José Luis Arroyo Sandoval, manager of an avocado packing house in Michoacan, says the economy will be affected.
“Our work can be reduced because it will not be so attractive to export,” said Arroyo, “because avocados will be expensive, and avocados are already expensive.”
It may not be only Mexican manufacturers that are affected; US consumers may also be hollering.
Mexican business leader Gina Diez Barroso told a press conference on Tuesday that another US agriculture official told her that she had never had as many complaints as when the US government suspended inspections of Mexican avocados in 2022.
“In his life he has never had so much chaos in his office, because they stopped the Mexican avocados,” said Diez Barroso.
Espinoza agrees that consumers may share the pain.
“Gringos need avocados, it’s a good product, and I don’t think they’ll stop eating it,” he said.
Instead, the opposite effect makes him anxious; if Mexico retaliates with its costs, as President Claudia Sheinbaum has suggested, Mexicans will not face a drop in income, but higher prices for US products such as corn, which is the main source of animal feed in Mexico.
“There are a lot of poor people here, so it’s going to hit us one way or another,” Espinoza said. “The United States can pay 25% more for Mexican products, very few of us have enough money to pay 25% more for what we import into the United States.”
It’s not just guacamole; Mexican tequila producers have seen a bonanza in the American market. In 2023, the US imported $4.6 billion worth of tequila and $108 million worth of mezcal from Mexico.
That has raised cautious concerns among tequila producers, including farmers who grow agave in some of the driest, barren soils that can support many other crops.

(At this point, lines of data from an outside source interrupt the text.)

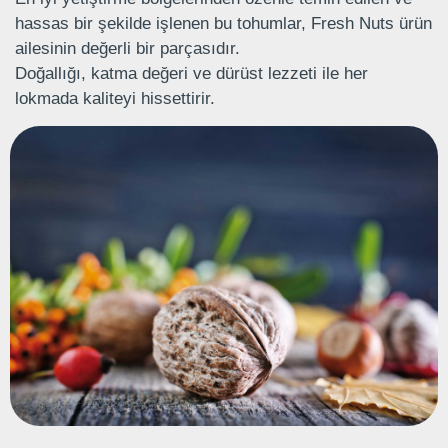
hassas bir şekilde işlenen bu tohumlar, Fresh Nuts ürün
ailesinin değerli bir parçasıdır.
Doğallığı, katma değeri ve dürüst lezzeti ile her
lokmada kaliteyi hissettirir.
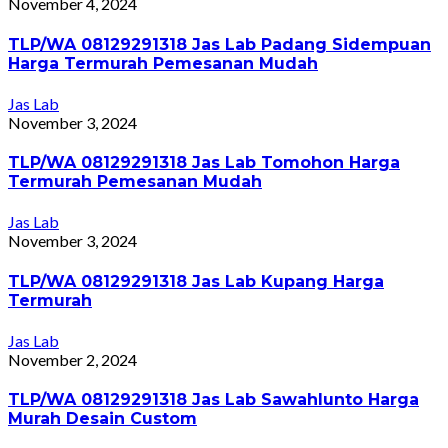
November 4, 2024
TLP/WA 08129291318 Jas Lab Padang Sidempuan
Harga Termurah Pemesanan Mudah
Jas Lab
November 3, 2024
TLP/WA 08129291318 Jas Lab Tomohon Harga
Termurah Pemesanan Mudah
Jas Lab
November 3, 2024
TLP/WA 08129291318 Jas Lab Kupang Harga
Termurah
Jas Lab
November 2, 2024
TLP/WA 08129291318 Jas Lab Sawahlunto Harga
Murah Desain Custom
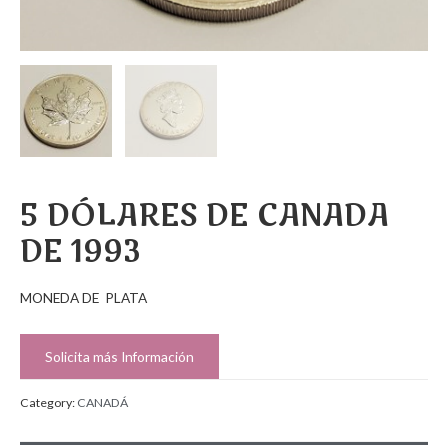
5 DÓLARES DE CANADA
DE 1993
MONEDA DE PLATA
Solicita más Información
Category:
CANADÁ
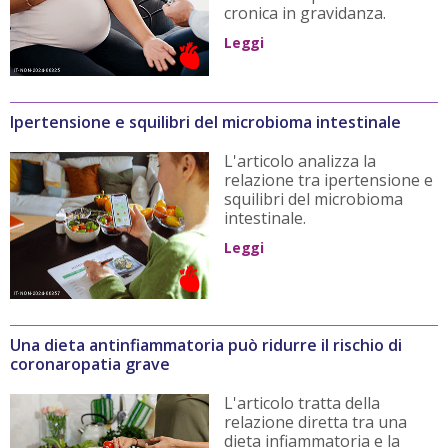
cronica in gravidanza.
Leggi
Ipertensione e squilibri del microbioma intestinale
L'articolo analizza la
relazione tra ipertensione e
squilibri del microbioma
intestinale.
Leggi
Una dieta antinfiammatoria può ridurre il rischio di
coronaropatia grave
L'articolo tratta della
relazione diretta tra una
dieta infiammatoria e la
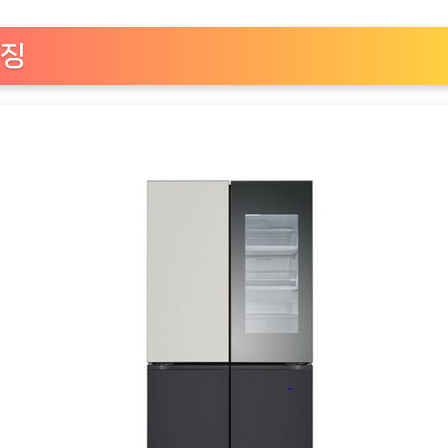
브
제
징
컬
렉
션
노
크
온
매
직
스
페
이
스
4
도
어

“We are analyzing the statements of the authorities and their reactions, and in the coming days we will establish a position,” the National Tequila Industry Chamber said in a statement.
And industry representatives say the decline in the use of tequila – the third most popular spirit in America, behind vodka and pre-mixed cocktails – could affect bars, restaurants and clubs in the US.

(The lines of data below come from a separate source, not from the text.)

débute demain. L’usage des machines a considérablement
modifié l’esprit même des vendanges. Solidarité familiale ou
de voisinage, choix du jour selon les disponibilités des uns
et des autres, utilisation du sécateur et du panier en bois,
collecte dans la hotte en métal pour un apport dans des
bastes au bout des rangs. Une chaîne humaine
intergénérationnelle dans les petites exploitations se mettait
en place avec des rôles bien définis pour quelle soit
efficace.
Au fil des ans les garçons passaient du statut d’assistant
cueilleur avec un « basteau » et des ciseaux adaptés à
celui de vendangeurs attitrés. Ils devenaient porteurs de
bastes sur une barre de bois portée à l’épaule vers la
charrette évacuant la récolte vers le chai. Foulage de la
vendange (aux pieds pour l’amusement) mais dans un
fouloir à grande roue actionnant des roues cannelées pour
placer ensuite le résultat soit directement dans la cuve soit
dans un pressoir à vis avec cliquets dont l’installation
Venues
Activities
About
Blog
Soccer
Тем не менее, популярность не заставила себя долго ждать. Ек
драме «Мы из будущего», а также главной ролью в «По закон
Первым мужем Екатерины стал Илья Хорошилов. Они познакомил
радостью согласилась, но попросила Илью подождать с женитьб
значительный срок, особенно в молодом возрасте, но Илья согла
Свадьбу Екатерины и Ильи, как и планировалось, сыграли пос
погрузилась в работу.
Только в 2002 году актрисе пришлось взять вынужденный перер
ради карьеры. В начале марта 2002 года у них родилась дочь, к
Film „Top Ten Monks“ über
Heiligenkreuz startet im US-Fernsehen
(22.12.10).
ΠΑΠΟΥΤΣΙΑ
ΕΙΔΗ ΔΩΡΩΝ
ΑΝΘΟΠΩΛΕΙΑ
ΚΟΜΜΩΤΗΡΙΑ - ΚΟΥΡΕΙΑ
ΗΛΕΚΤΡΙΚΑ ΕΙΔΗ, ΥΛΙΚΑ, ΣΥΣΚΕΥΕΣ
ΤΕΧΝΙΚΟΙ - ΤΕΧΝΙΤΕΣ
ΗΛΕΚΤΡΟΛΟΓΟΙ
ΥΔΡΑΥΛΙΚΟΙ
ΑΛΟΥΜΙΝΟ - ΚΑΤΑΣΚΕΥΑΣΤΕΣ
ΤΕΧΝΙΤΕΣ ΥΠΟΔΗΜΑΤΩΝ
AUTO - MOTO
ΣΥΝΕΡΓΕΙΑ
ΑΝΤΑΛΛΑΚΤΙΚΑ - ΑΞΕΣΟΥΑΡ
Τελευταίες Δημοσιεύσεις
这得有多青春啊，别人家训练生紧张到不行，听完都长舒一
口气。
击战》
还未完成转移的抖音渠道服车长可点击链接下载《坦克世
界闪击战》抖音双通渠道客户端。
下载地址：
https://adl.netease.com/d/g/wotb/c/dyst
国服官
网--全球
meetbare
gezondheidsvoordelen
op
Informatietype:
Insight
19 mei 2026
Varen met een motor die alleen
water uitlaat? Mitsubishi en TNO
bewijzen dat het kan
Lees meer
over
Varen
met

“At the end of the day, tariffs on spirits from our neighbors to the north and south will hurt American consumers and lead to job losses in America’s hospitality industry as these businesses continue to recover from the pandemic,” the Distilled Spirits Council of the US said in a statement.
The tariffs could send Mexico into recession immediately. The Mexican financial group Banco Base estimated in a report that for every 1% that Mexican exports increase in price, their volume decreases by 1.33%
Assuming Americans could absorb half the cost impact and simply pay higher prices for Mexican goods, they could reduce their consumption by 12%, Banco Base estimates.
“This will be reflected in a 4.4% decline in gross domestic product,” the bank wrote, adding “the decline will not occur in 2025, but will worsen if inflation continues for a long time.”
And prices can affect certain products that are not considered Mexican at all.
Mexico’s Secretary of the Economy, Marcelo Ebrard, said on Wednesday that 88% of all North American trucks come from Mexico, although it was not clear whether he was referring to truck parts or their final assembly.
Ebrard said the 25% tariffs would mean US buyers may have to pay $3,000 more per van.
“It’s shooting itself in the foot,” Ebrard said.